You know, "the more things change, the more they stay the same," which is true, of course. Teenagers are always going to experiment sexually, socially, risk themselves romantically and emotionally with passion and perhaps not a lot of forethought"that's their job. It's just that when I was a kid, the kind of notoriety that followed a bad move could be contained. You didn't read about it on Page Six or Gawker . Parents didn't sue schools for suspending kids, or each other, although probably some of the scores raised in my book might have been settled through fists, violence, and the court of the streets. Lives have always been ruined by heedless acts, but perhaps not so loudly and thoroughly. So in some ways the stakes have changed.
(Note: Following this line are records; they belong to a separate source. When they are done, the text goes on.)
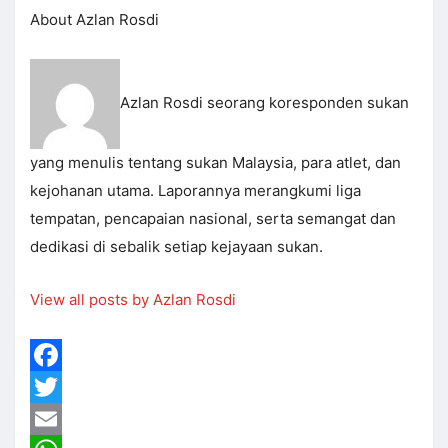
About Azlan Rosdi
Azlan Rosdi seorang koresponden sukan
yang menulis tentang sukan Malaysia, para atlet, dan
kejohanan utama. Laporannya merangkumi liga
tempatan, pencapaian nasional, serta semangat dan
dedikasi di sebalik setiap kejayaan sukan.
View all posts by Azlan Rosdi
Facebook
Twitter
The other big change I see is in sex roles. Growing up in the '70s, feminism was a big part of my consciousness and the rhetoric in the world that surrounded me. As girls, we were taught that we needed to have our own careers and aspirations, we needed to be able to take care of ourselves. We were taught not to depend on our sexuality to get us ahead. Again and again, I heard: You girls can do anything you want. And clearly, many things have changed for women for the better. My little friend from elementary school Elena Kagan grew up to be a Supreme Court justice. Call that pride by lack of association, as I haven't seen her in 35 years, but boy, am I thrilled about her. What amazed me when my children were in private school was the amount of highly educated women, with M.B.A.s and Ph.D.s and law degrees, who opted out of the workforce. They often did this for good, loving parental reasons"to be active parents to their kids. They had all the choice in the world, and they chose to stay home. I found that interesting. But still"the brain drain! And what was to be done with all that drive and intelligence? Similarly, men who also had choices (a minority"most of us have no choice but to work as much as we can) seemed locked in a different paradigm. All the flexibility the '70s promised in the workplace and the family seemed to me a vanished dream. These guys appeared to shoulder a tremendous amount of responsibility for their families, and in this way we'd almost moved backward, it seemed. The message then to many young girls, even young girls
of privilege, from what they see at home, school, in the media, in the fashion magazines, and in the stores, was that the way to get what you want was through sexuality and appearance. Oddly enough, even though we did not have the same opportunities these kids have, my friends and I as teenagers did not see ourselves like that.